### REQUIRED ACTION
Transcribe, exactly and in full, every line from the one including "获取策略方面，建议提前完成日常任务积攒元宝" to the end of the listing.

### TASK INPUT

········

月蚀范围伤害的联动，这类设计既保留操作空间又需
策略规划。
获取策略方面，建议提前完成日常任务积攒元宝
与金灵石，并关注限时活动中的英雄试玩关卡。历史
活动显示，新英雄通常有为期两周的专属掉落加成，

········

### OUTPUT OF THE EXERCISE
获取策略方面，建议提前完成日常任务积攒元宝
与金灵石，并关注限时活动中的英雄试玩关卡。历史
活动显示，新英雄通常有为期两周的专属掉落加成，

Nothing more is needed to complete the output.